Generative AI Functions in BigQuery to Analyze Qualitative Data
Using Generative AI Functions in BigQuery to Analyze Qualitative Data
AI is becoming a natural part of data work. BigQuery now includes native Generative AI functions that let you use Vertex AI and Gemini directly inside SQL. This means that you can analyze text and images, classify content, and compare similarity without leaving your database. It helps you work with qualitative data in a simple way. You write SQL and BigQuery sends your request to Vertex AI, then returns the result.
In this article you will learn how the functions work with some examples and how to set everything up inside BigQuery.
Setting Up the Vertex AI Connection in BigQuery
Before using the AI functions, you first need to set up a connection from BigQuery to Vertex AI.
Open BigQuery Studio in the Google Cloud console, navigate to the Connections page.
Click Create Connection.
Under Connection type, choose Vertex AI remote models.
Choose a region. It is easiest to use the same region you already use in BigQuery for storing and querying your data.
Optional, give it a friendly name and a description.
Click Create connection.
You now have a connection to Vertex AI. The next step is to give the connections service account the right permissions.
Set Permissions for Vertex AI in BigQuery
Click on the newly created Connections name, in our example “vertex-demo”.
Here you can see details for your connection.
Copy your Service Account ID, this is the service account used to access Vertex AI.
Navigate to IAM in Google Cloud.
Click Grant access.

Paste your Service Account ID in New principals.
Select Vertex AI User and BigQuery Job User as new roles.
Click Save and verify.
Your connection to Vertex AI is now ready to use!
Structure of the Generative AI Functions in BigQuery
No matter which AI function you choose, a few parameters stay the same.
Prompt: A free-text prompt with the instruction or question you want answered.
Endpoint: The model in Vertex AI you want to use. You can leave this empty, and Vertex AI will choose a suitable model for you.

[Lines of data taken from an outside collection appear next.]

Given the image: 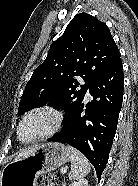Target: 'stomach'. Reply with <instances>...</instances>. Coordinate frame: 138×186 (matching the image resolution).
<instances>
[{
  "label": "stomach",
  "mask_w": 138,
  "mask_h": 186,
  "mask_svg": "<svg viewBox=\"0 0 138 186\" xmlns=\"http://www.w3.org/2000/svg\"><path fill=\"white\" fill-rule=\"evenodd\" d=\"M70 160L66 147L60 143H46L25 157H17L2 170L0 186H36L39 175L53 171Z\"/></svg>",
  "instance_id": "obj_1"
}]
</instances>
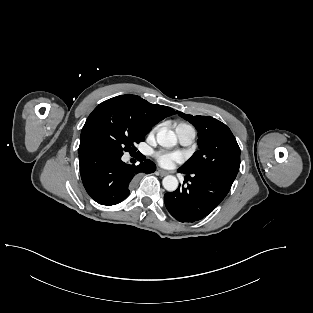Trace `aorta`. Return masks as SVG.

Connection_id: The connection we created earlier. Write it in the format europe-north1.vertex-demo.
Output_schema: Some functions let you set an output schema, but not all. This makes sure the response follows a specific structure.
How a simple prompt with the AI.GENERATE can look:
SELECT
AI.GENERATE (('What is the capital of England?'),
connection_id => 'europe-north1.vertex-demo',
endpoint => 'gemini-2.0-flash',
output_schema => 'result STRING')
as prompt_response
In the example above we use our connection, named vertex-demo, in the region europe-north1.
We choose to use the gemini-2.0-flash model, but we could leave this out and let Vertex AI choose a suitable model.
We also set an output_schema to ensure that the output will be a column named result of the type STRING
Now when we have a connection and understand the basics, let´s try a few different AI functions!
There are many to choose from, and we will highlight a few and their potential use cases. To see the full list, go to Generative AI functions in BigQuery.
AI.GENERATE()
Lets look at one of the available functions, AI.GENERATE sends a prompt to an LLM model and returns a generated response. You can use it to summarize text, rewrite content, extract insights, or create structured output. AI.GENERATE is the most flexible of the AI functions.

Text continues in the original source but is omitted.